L’arcivescovo di Milano, cardinale Angelo Scola, ha presieduto ieri, martedì 12 febbraio 2013, la celebrazione eucaristica in ricordo di monsignor Luigi Giussani a otto anni dalla morte e nel trentunesimo anniversario del riconoscimento pontificio della Fraternità di Comunione e Liberazione. Ecco di seguito il testo integrale della sua omelia.



1. «Tutto ha un suo momento, e ogni evento ha il suo tempo sotto il cielo» (Lettura, Qo 3,1). Ogni uomo – è quasi banale osservarlo – nell’arco della sua esistenza si trova a demolire e a costruire, a piangere e a ridere, a far lutto e a danzare… In definitiva, come conclude con potente sintesi il saggio, a nascere e a morire.



L’esistenza, allora, si riduce ad un’ineluttabile alternanza di vicende da subire o è possibile viverla da protagonista?

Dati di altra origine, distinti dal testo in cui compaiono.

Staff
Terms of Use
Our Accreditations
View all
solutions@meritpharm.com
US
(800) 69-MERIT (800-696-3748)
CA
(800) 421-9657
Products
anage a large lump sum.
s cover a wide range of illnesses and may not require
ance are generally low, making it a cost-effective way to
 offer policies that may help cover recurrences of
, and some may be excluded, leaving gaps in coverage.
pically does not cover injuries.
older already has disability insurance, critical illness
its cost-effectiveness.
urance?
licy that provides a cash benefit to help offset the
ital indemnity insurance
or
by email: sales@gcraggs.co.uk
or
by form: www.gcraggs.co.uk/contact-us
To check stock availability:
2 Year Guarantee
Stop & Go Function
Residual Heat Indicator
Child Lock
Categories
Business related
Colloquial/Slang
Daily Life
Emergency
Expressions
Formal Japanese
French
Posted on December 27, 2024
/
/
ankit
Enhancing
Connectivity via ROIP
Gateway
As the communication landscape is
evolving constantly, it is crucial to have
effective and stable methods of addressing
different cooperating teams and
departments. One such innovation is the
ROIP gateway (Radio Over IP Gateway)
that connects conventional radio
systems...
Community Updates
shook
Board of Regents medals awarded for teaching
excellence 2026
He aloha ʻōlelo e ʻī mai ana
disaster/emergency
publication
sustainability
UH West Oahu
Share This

Come può l’uomo riconoscere se è tempo di demolire o tempo di costruire, se è tempo di conservare o tempo di “buttar via”? In altri termini, l’uomo può essere effettivamente se stesso dentro ogni circostanza, anche in quella più inattesa, sconcertante, sfavorevole?

Sono domande decisive di fronte alle quali questa sera la liturgia mette tutti noi, qui convenuti, in occasione dell’Ottavo anniversario della morte del Servo di Dio Monsignor Luigi Giussani, per ringraziare il Signore del riconoscimento pontificio della Fraternità di Comunione e Liberazione.



2. La Chiesa, nostra indefettibile madre e maestra, non cessa di offrirci i criteri fondamentali per trovare risposta adeguata a questi drammatici interrogativi che, volenti o nolenti, attraversano il cuore di tutti.

Di questi criteri cerchiamo anzitutto di cogliere il nucleo centrale, tanto più che il carisma donato dallo Spirito a don Giussani continua a renderli storicamente persuasivi per la vita di molti fedeli in tutto il mondo.

L’unica prospettiva per giudicare ed accogliere fino in fondo ogni circostanza ed ogni rapporto è la loro verità ultima. Per illustrare questo dato fondamentale, Don Giussani – il cui “pensiero sorgivo” lo conduceva sovente alle acquisizioni più pregnanti del pensiero contemporaneo – ha fatto ricorso alla parola destino. Spogliandola dal carattere di “cieca necessità” egli l’ha riproposta alla libertà come criterio di verità definitiva per o contro il quale essa è chiamata a decidersi. Quante volte ci siamo sentiti invitati a “guardare e amare ogni cosa e ogni persona per il suo destino”!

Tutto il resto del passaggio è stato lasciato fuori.